Compiling Android Kernel for Droid Incredible C

This assumes:

  1. You have a Verizon Droid Incredible C
  2. You have the Android NDK, which contains a cross-compiler toolchain, in order to compile the kernel.

  3. You have rooted your phone with unrEVOked, and hence have the ClockworkModRecovery recovery tool installed.

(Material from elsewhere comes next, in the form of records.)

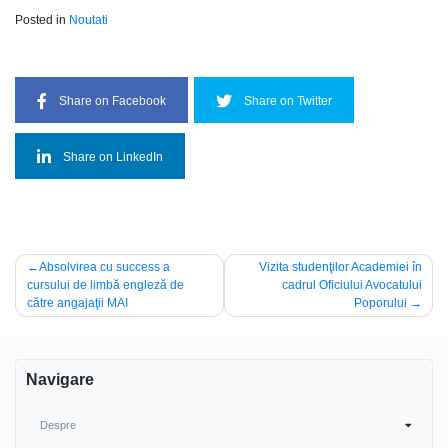
Posted in
Noutati
Share on Facebook
Share on Twitter
Share on LinkedIn
Navigare
Absolvirea cu success a
Vizita studenţilor Academiei în
cursului de limbă engleză de
cadrul Oficiului Avocatului
în
către angajaţii MAI
Poporului
articole
Navigare
Despre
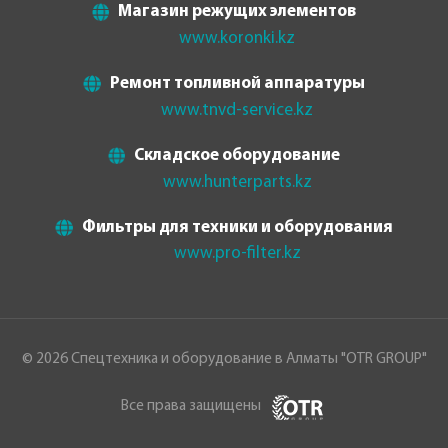
Магазин режущих элементов
www.koronki.kz
Ремонт топливной аппаратуры
www.tnvd-service.kz
Складское оборудование
www.hunterparts.kz
Фильтры для техники и оборудования
www.pro-filter.kz
© 2026 Спецтехника и оборудование в Алматы "OTR GROUP"
Все права защищены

  4. The system you are compiling on is Linux

#Used android NDK cross compilation toolkit to compile.
#You have to export CROSS_COMPILE to be:

export CROSS_COMPILE=/path/to/android-ndk-r6b/toolchains/arm-linux-androideabi-4.4.3/prebuilt/linux-x86/bin/arm-linux-androideabi-

cd /path/to/kernel/source

adb pull /proc/config.gz
gunzip config.gz
cp config .config
make oldconfig

#To customize:
make menuconfig

#GCC can compile in parallel on multiprocessor systems, so it works faster.
#The -j12 flag below can be optimized for your system. It is the number of threads to
#compile concurrently on. A good rule of thumb is to use a number that is near
#the number of cores on your machine times two. So if you have a 4 core machine,
#you could use -j8; two threads per core.
#If you leave it as is, it shouldn't hurt anything but the compile process may not
#be optimal.

make -j12 EXTRA_AFLAGS=-mfpu=neon && make EXTRA_AFLAGS=-mfpu=neon modules

mkdir DIST

cd DIST

cp ../arch/arm/boot/zImage .

# oldboot.img contains boot image backed up from clockworkmod recovery
cp /path/to/oldboot.img .

#Extract the ramdisk from the old image:
split_bootimg.pl oldboot.img

#port-blank.zip contains a blank update.zip skeleton to create
#a kernel update package.
mkdir update-zip
cd update-zip
cp /path/to/port-blank.zip .
unzip update-zip

mkbootimg --cmdline 'no_console_suspend=1 console=null' --kernel ../zImage --ramdisk ../oldboot.img-ramdisk.gz -o boot-new.img --base 0x20000000

mv boot-new.img boot.img
rm port-blank.zip

#copy the compiled modules
cd system/lib/modules/
cp $(find ../../../../../ -name *.ko) .

#zip up the image
cd ../../..
zip -r newboot.zip *

#push image to the phone
adb push newboot.zip /sdcard/

Now with clockworkmod recovery, turn off signed checking and flash the newboot.zip file:

Install zip from sdcard -> toggle signature verification (if it’s not off)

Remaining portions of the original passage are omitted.